If my predictions bear out, it's kind of ironic that the further deaths of Americans in Iraq will actually have the effect of promoting freedom in this country. A liberal backlash against the conservatism of the past 30 years would be a major improvement in the American body politic. It's too bad it has to be earned in an ironic roundabout way with so much tragedy and damage to our standing in the rest of the world.
Posted by Greyhair at 11:56 AM
A terrific summary by Atrios on the Petraeus
report briefing (there'll be no report):
The Democratic leadership will try to put through a crap bill which does nothing but provide political cover for Republicans. Crazy liberals like me will encourage other crazy liberals to vote against it. This will be seen as deeply unserious by serious people, who think that it's very important that there's a bipartisan consensus to let George Bush do whatever he wants. This is why it's important to not lose heart. When a progressive like Darcy Burner can get $120,000 from the netroots at the drop of a hat and lead in the polls in her district, it makes me happy. You see, the change I want to see won't happen overnight. I have to remind myself to be patient. The progressive netroot revolution is in it's infancy, and it will continue to take time to elect more and better Democrats.
And we'll be back in another Friedman, another $100 billion, another 500 US troops, etc...
In the meantime it's frustrating. But I'll just patiently do my part.
Posted by Greyhair at 10:35 AM
If you ever doubted that Christopher Hitchens is a complete asshole, check this out:
The CIA had long thought Chalabi was a liar. His outlandish claims that a liberated Iraq would surely recognize Israel and would welcome permanent US military bases on its land soured Powell and Armitage on him as well. Armitage became to wonder how the INC was spending the millions of dollars that State was funneling to it. When Chalabi was unable to produce receipts, Powell's deputy ordered an audit. While the State Department's Inspectors General, Clark Kent Ervin, was proceeding with the investigatoin, he received a call from a Chalabi friend. 'Would Ervin like to come to dinner at the home of journalist Christopher Hitchens and meet Chalabi?' the caller wanted to know.Those big tough Republicans were so completely conned by Chalabi that it's not at all funny. And Hitchens was a willing enabler. I wonder what his cut was from Chalabi?
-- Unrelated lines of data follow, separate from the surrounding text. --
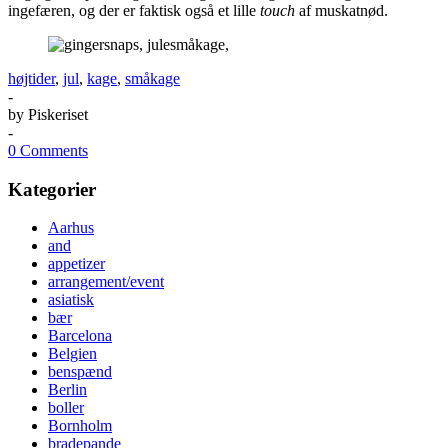
ingefæren, og der er faktisk også et lille
touch
af muskatnød.
højtider
,
jul
,
kage
,
småkage
-
by
Piskeriset
-
0 Comments
Kategorier
Aarhus
and
appetizer
arrangement/event
asiatisk
bær
Barcelona
Belgien
benspænd
Berlin
boller
Bornholm
bradepande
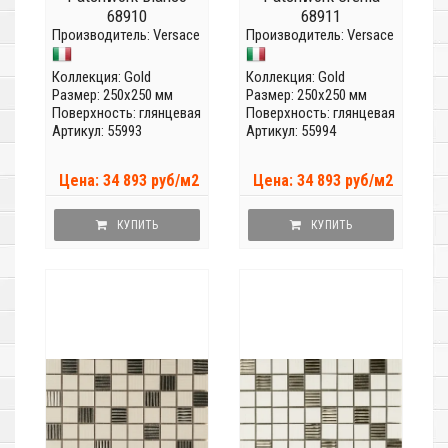
68910
68911
Производитель:
Versace
Производитель:
Versace
Коллекция:
Gold
Коллекция:
Gold
Размер: 250x250 мм
Размер: 250x250 мм
Поверхность: глянцевая
Поверхность: глянцевая
Артикул: 55993
Артикул: 55994
Цена: 34 893 руб/м2
Цена: 34 893 руб/м2
КУПИТЬ
КУПИТЬ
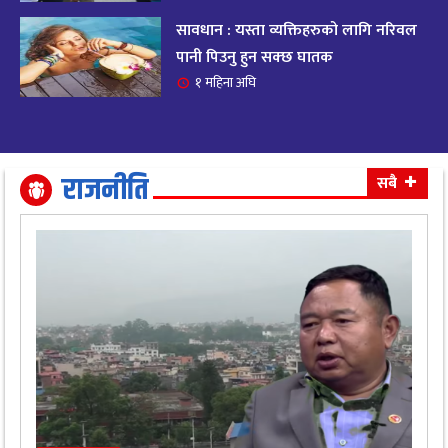
सावधान : यस्ता व्यक्तिहरुको लागि नरिवल
आजको राशिफल २०८२ भदाै ४ गते, बुधवार
१९
पानी पिउनु हुन सक्छ घातक
११ महिना अघि
१ महिना अघि
आजको राशिफल: अवसर र चुनौतीसँग दिन बित्नेछ,
२०
धैर्यले सफलता मिल्नेछ
११ महिना अघि
राजनीति
सबै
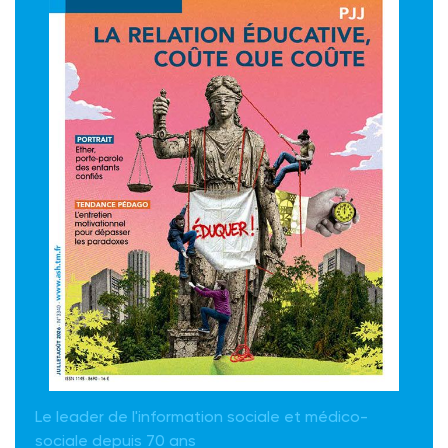
Le leader de l'information sociale et médico-
sociale depuis 70 ans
Another interesting aspect is Powell. Given his awareness of the situation, it's make it all the more specious that he went along with supporting Bush in going to Iraq. Gives a little insight into just what is "normal" in Washington.
If I were a military family and prone to lose of temper, I'd be ready to consider violence against Bush.
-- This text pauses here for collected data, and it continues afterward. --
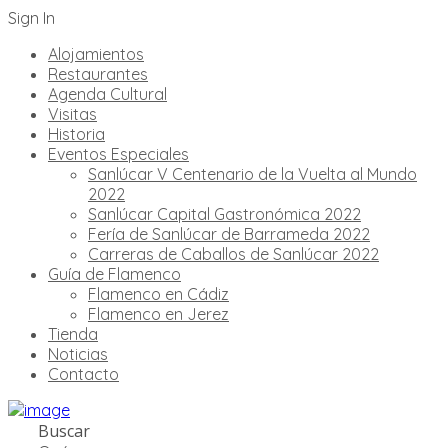
Sign In
Alojamientos
Restaurantes
Agenda Cultural
Visitas
Historia
Eventos Especiales
Sanlúcar V Centenario de la Vuelta al Mundo
2022
Sanlúcar Capital Gastronómica 2022
Fería de Sanlúcar de Barrameda 2022
Carreras de Caballos de Sanlúcar 2022
Guía de Flamenco
Flamenco en Cádiz
Flamenco en Jerez
Tienda
Noticias
Contacto
Buscar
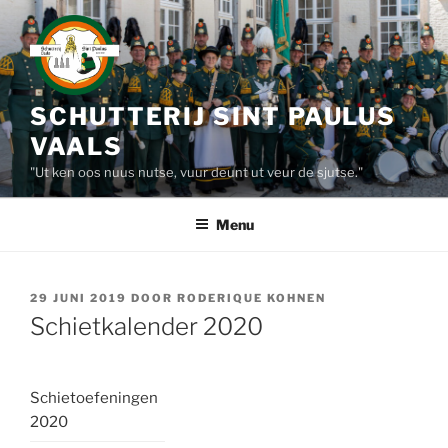
Ga
naar
de
inhoud
SCHUTTERIJ SINT PAULUS
VAALS
"Ut ken oos nuus nutse, vuur deunt ut veur de sjutse."
Menu
GEPLAATST
29 JUNI 2019
DOOR
RODERIQUE KOHNEN
OP
Schietkalender 2020
Schietoefeningen
2020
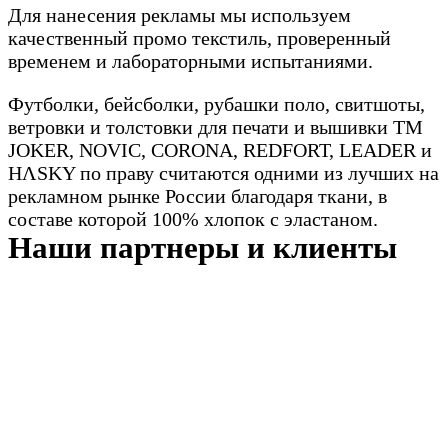
Для нанесения рекламы мы используем
качественный промо текстиль, проверенный
временем и лабораторными испытаниями.
Футболки, бейсболки, рубашки поло, свитшоты,
ветровки и толстовки для печати и вышивки TM
JOKER, NOVIC, CORONA, REDFORT, LEADER и
HΛSKY по праву считаются одними из лучших на
рекламном рынке России благодаря ткани, в
составе которой 100% хлопок с эластаном.
Наши партнеры и клиенты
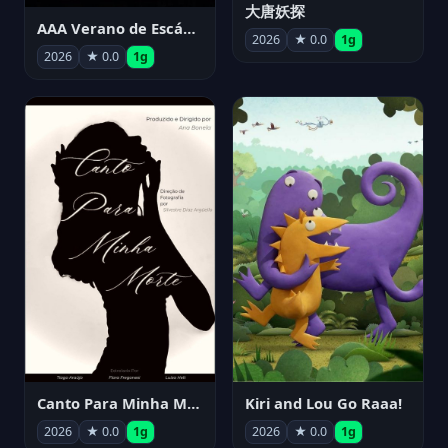
大唐妖探
AAA Verano de Escándalo 2026 - Week 3
2026
★ 0.0
1g
2026
★ 0.0
1g
Canto Para Minha Morte
Kiri and Lou Go Raaa!
2026
★ 0.0
1g
2026
★ 0.0
1g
Posted by Greyhair at 10:22 AM
Some of the better political analysis I read comes from a blog on economics.
Here's a couple of links to some great resources. First, this link to Krugman's list of things that Dems need to remember while facing Petraeus next week. (Hint: don't fall for the bullshit). Second, here's a really good link to a list of the Iraq benchmarks, and progress to date on each (hint: progress is zippo).
Posted by Greyhair at 9:55 AM
Today's jobs report was pathetic.
Even with the very optimistic government statistics the economy lost jobs last month. The other day there was a retail sales datapoint that was very good. I suspect that particular report was more of an anomaly and that the economy is significantly slowing.
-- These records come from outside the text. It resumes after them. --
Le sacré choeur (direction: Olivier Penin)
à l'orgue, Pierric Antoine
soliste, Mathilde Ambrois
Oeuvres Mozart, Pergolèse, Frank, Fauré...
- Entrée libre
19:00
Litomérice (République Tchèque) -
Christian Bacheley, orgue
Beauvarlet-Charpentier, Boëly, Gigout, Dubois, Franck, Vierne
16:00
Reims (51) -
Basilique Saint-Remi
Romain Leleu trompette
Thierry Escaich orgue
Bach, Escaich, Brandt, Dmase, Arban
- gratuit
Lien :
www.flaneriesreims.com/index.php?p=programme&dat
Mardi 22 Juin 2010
Added: I didn't notice this, but the new report also revised June and July employment significantly downward too. All in all, this report on jobs was disturbing.
Posted by Greyhair at 9:48 AM
Gen. David Petraeus, who delivers a much-anticipated report on progress in the U.S. troop buildup in Iraq next week, indicated to President Bush a willingness to consider the drawdown of 3,500 to 4,500 U.S. troops (WashPost) by early next year. Petraeus may also be willing to consider further reductions, based on conditions on the ground, military and administration officials told multiple U.S. news sources.Told ya.
Posted by Greyhair at 8:50 AM
Just when it all seems hopeless a little ray of sunshine peeks through. Go read the whole article at Alternet. It's good.
How can we change laws regulating corporate behavior when corporations dominate the political process? The answer is that change begins with the people, not their government. It always has. Civil society organizations and communities can align their interests to produce a wave that government leaders must either surf upon or drown within.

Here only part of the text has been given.